I strongly recommend bringing your own French person along to France. It helps. With Helene:


The best source of cheap coffee when you don't want to pay 3 euros for a cup. And you can get le double cheese while your ate it. (zing!)

Being cliche again and sampling some upscale French crepes:

Sunday, November 27, 2011

Entrepeneurs

Ethiopia is full of entrepreneurs. From the guys lined up on the streets shining your shoes (they are usually merely kids or young men, often living in groups in shanties and saving money to hopefully open a business some day), to those placing their weigh scales on the street. Unless you are rich, it is not practical to buy a scale for your personal use. That attitude seems sensible enough. We passed 3 or 4 scales in a couple blocks, choosing the one that appeared to have the best combination of actually being calibrated and having a low price. That's the difference between weighing yourself for the equivalent of 1 cent to 2 cents!

Monday, November 21, 2011

Belgian Thanksgiving!

Mark & I wanted to celebrate Thanksgiving this year, Canadian and American style. So last night, we hosted a dinner to show everyone what it was all about. Without no ovens to cook in, and things like turkey, pumpkin pie, and cranberries pretty difficult to locate here in Belgium, the traditional idea was tossed out the door. So we decided to have one big potluck amongst all the international students in our fire program and also in our residence. The variety of food people cooked was pretty unbelievable, and rightly so I left stuffed, along with everyone else. We had food made from at least Colombia, Iran, US, Canada, France, Brazil, Spain, Serbia, Belgium, Germany, Netherlands, Portugal, and Argentina. And damn, it was all delicious!. I think everyone left with a good impression of what Thanksgiving is for. Good time.

Olives wrapped in proscuitto and tossed with pistachios and bacon:

One guy brought home made mac and cheese. I was in heaven!

One loaded plate. Check out that deviled egg, side by side with an empanada! Oh yeah.

Not turkey, but it will suffice:

All 3 members of NAFTA getting along:

Sweet Rice:



Tiramisu:

These days kids are dressing up in their evening best for Thanksgiving:

And not just the guys:

Mesmerized by the desserts:

Funny faces at the kids table:

Saturday, November 19, 2011

Family Time!

Katie spent a cool 2 weeks with me here in Gent!

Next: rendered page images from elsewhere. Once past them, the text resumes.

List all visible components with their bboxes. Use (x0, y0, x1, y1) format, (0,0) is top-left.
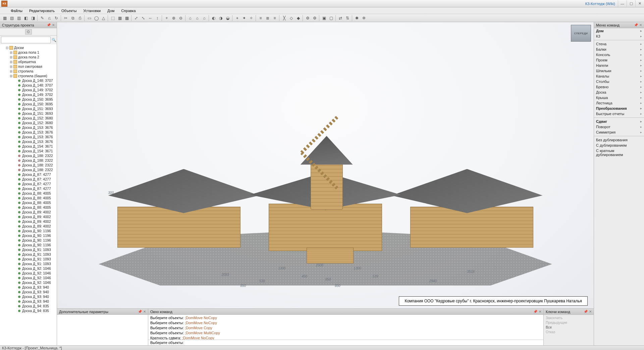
command-menu-item[interactable]: Сдвиг▸ (594, 119, 644, 124)
toolbar-button[interactable]: ⎙ (76, 15, 83, 21)
command-input[interactable] (186, 340, 543, 345)
tree-node[interactable]: Доска Д_88: 4005 (1, 200, 56, 205)
tree-node[interactable]: Доска Д_148: 3707 (1, 83, 56, 88)
tree-node[interactable]: Доска Д_91: 1093 (1, 247, 56, 252)
toolbar-button[interactable]: ✧ (248, 15, 255, 21)
tree-node[interactable]: Доска Д_153: 3676 (1, 125, 56, 130)
tree-expand-icon[interactable]: ⊞ (9, 60, 12, 64)
tree-node[interactable]: Доска Д_151: 3693 (1, 111, 56, 116)
command-menu-item[interactable]: Крыша▸ (594, 95, 644, 100)
key-item[interactable]: Все (545, 325, 592, 330)
tree-expand-icon[interactable]: ⊞ (9, 69, 12, 73)
command-menu-item[interactable]: Балки▸ (594, 47, 644, 52)
tree-expand-icon[interactable]: ⊞ (9, 51, 12, 54)
toolbar-button[interactable]: ⧉ (69, 15, 76, 21)
tree-node[interactable]: Доска Д_149: 3702 (1, 88, 56, 92)
toolbar-button[interactable]: ⊕ (170, 15, 177, 21)
tree-node[interactable]: Доска Д_93: 940 (1, 285, 56, 290)
toolbar-button[interactable]: ⤢ (133, 15, 140, 21)
tree-node[interactable]: Доска Д_87: 4277 (1, 186, 56, 191)
tree-node[interactable]: Доска Д_92: 1046 (1, 271, 56, 276)
toolbar-button[interactable]: ⚙ (311, 15, 318, 21)
command-menu-item[interactable]: Шпильки▸ (594, 68, 644, 73)
tree-expand-icon[interactable]: ⊟ (5, 46, 8, 50)
command-menu-item[interactable]: Доска▸ (594, 90, 644, 95)
structure-search-input[interactable] (1, 37, 51, 43)
toolbar-button[interactable]: ↻ (53, 15, 60, 21)
toolbar-button[interactable]: ⬚ (109, 15, 116, 21)
menu-объекты[interactable]: Объекты (59, 8, 79, 13)
toolbar-button[interactable]: ≡ (271, 15, 278, 21)
toolbar-button[interactable]: ▦ (116, 15, 123, 21)
toolbar-button[interactable]: ▥ (15, 15, 22, 21)
tree-expand-icon[interactable]: ⊞ (9, 55, 12, 59)
tree-node[interactable]: Доска Д_92: 1046 (1, 266, 56, 271)
command-menu-item[interactable]: Стена▸ (594, 41, 644, 47)
tree-node[interactable]: Доска Д_89: 4002 (1, 224, 56, 229)
toolbar-button[interactable]: ↕ (154, 15, 161, 21)
toolbar-button[interactable]: ◐ (210, 15, 217, 21)
command-menu-item[interactable]: Дом▸ (594, 28, 644, 34)
toolbar-button[interactable]: ✦ (241, 15, 248, 21)
toolbar-button[interactable]: ⌂ (187, 15, 194, 21)
command-menu-item[interactable]: Каналы▸ (594, 73, 644, 79)
toolbar-button[interactable]: ↔ (147, 15, 154, 21)
tree-node[interactable]: Доска Д_188: 2322 (1, 163, 56, 167)
toolbar-button[interactable]: ▢ (328, 15, 334, 21)
tree-node[interactable]: ⊞доска пола 1 (1, 50, 56, 55)
menu-справка[interactable]: Справка (118, 8, 138, 13)
menu-редактировать[interactable]: Редактировать (26, 8, 57, 13)
view-cube[interactable]: СПЕРЕДИ (571, 25, 591, 42)
tree-node[interactable]: Доска Д_91: 1093 (1, 252, 56, 257)
tree-node[interactable]: Доска Д_188: 2322 (1, 167, 56, 172)
toolbar-button[interactable]: ⚙ (304, 15, 311, 21)
tree-node[interactable]: Доска Д_188: 2322 (1, 158, 56, 163)
panel-close-icon[interactable]: ✕ (143, 310, 146, 313)
toolbar-button[interactable]: ▣ (321, 15, 327, 21)
tree-node[interactable]: Доска Д_153: 3676 (1, 135, 56, 139)
toolbar-button[interactable]: ⊖ (177, 15, 184, 21)
toolbar-button[interactable]: ⇅ (344, 15, 351, 21)
command-menu-item[interactable]: С дублированием (594, 143, 644, 148)
command-menu-item[interactable]: Поворот▸ (594, 124, 644, 130)
toolbar-button[interactable]: + (163, 15, 170, 21)
structure-tab-icon[interactable]: ⌬ (25, 29, 32, 35)
command-menu-item[interactable]: Проем▸ (594, 57, 644, 63)
toolbar-button[interactable]: ◧ (22, 15, 29, 21)
panel-close-icon[interactable]: ✕ (52, 23, 55, 27)
tree-node[interactable]: Доска Д_88: 4005 (1, 205, 56, 210)
toolbar-button[interactable]: ◯ (93, 15, 100, 21)
toolbar-button[interactable]: ⌖ (234, 15, 240, 21)
tree-node[interactable]: Доска Д_92: 1046 (1, 280, 56, 285)
toolbar-button[interactable]: ╳ (281, 15, 287, 21)
tree-node[interactable]: Доска Д_88: 4005 (1, 196, 56, 200)
command-menu-item[interactable]: Лестница▸ (594, 100, 644, 106)
tree-node[interactable]: Доска Д_88: 4005 (1, 191, 56, 196)
tree-node[interactable]: Доска Д_87: 4277 (1, 182, 56, 186)
panel-close-icon[interactable]: ✕ (539, 310, 541, 313)
menu-файлы[interactable]: Файлы (8, 8, 25, 13)
command-log[interactable]: Выберите объекты: ;DomMove NoCopyВыберит… (148, 315, 543, 340)
tree-node[interactable]: ⊞доска пола 2 (1, 55, 56, 59)
toolbar-button[interactable]: ◑ (217, 15, 224, 21)
command-menu-item[interactable]: К3▸ (594, 34, 644, 39)
tree-expand-icon[interactable]: ⊞ (9, 74, 12, 78)
tree-node[interactable]: ⊞пол смотровая (1, 64, 56, 69)
toolbar-button[interactable]: △ (100, 15, 107, 21)
toolbar-button[interactable]: ⤡ (140, 15, 147, 21)
command-menu-item[interactable]: Преобразования▸ (594, 106, 644, 111)
toolbar-button[interactable]: ≣ (264, 15, 271, 21)
menu-дом[interactable]: Дом (105, 8, 117, 13)
tree-node[interactable]: Доска Д_91: 1093 (1, 261, 56, 266)
tree-node[interactable]: Доска Д_93: 940 (1, 290, 56, 294)
tree-node[interactable]: ⊞стропила (башня) (1, 73, 56, 78)
search-icon[interactable]: 🔍 (52, 37, 56, 43)
toolbar-button[interactable]: ◆ (295, 15, 302, 21)
tree-node[interactable]: Доска Д_152: 3680 (1, 120, 56, 125)
command-menu-item[interactable]: Быстрые отчеты▸ (594, 111, 644, 116)
toolbar-button[interactable]: ▦ (1, 15, 8, 21)
tree-node[interactable]: Доска Д_87: 4277 (1, 172, 56, 177)
toolbar-button[interactable]: ≡ (257, 15, 264, 21)
command-menu-item[interactable]: Консоль▸ (594, 52, 644, 57)
command-menu-item[interactable]: Нагели▸ (594, 63, 644, 68)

It was a bit cozy sharing a room for that long, but nonetheless was nice to have some family around. It was also great, as I made four trips in Belgium and France in two weeks that I probably otherwise would not have made. Brugge, Kortrijk, Lille, and Paris! Also, some really fantastic meals were had. Gent waterzooi, some Turkish dish that I have no clue what it was, and plenty of frites, crepes, and escargots. And of course many student dinners consisting of rices and pastas (always enhanced with a little Ethiopian berbere powder zing!).

With Monika and Helene in Lille, France:

Pariiii:

Locating a mattress and carrying it across town on our heads:

With Dennis & Mark:

Out in Gent at night:

With Nadya and Hooi for Indian & Pakistan fire food night:

Checking out the Gent flea markets:

Sampling a Gent waffle! With chocolate:


Bumming around Brugge:
A lesser known Belgian city, but nonetheless still beautiful, Kortrijk:

Saturday, November 12, 2011

Breathtaking

I’ve been on a lot of pretty spectacular bus rides the past few years, and some of them are pretty hard to compare with each other with such varying geography, but the 10 hour bus ride in Ethiopia from Addis-Ababa to Bahir Dar just might have been the most impressive of all, not only for the jaw dropping scenery almost the entire journey, but also the small towns, villages, and glimpses of rural life through which the route took.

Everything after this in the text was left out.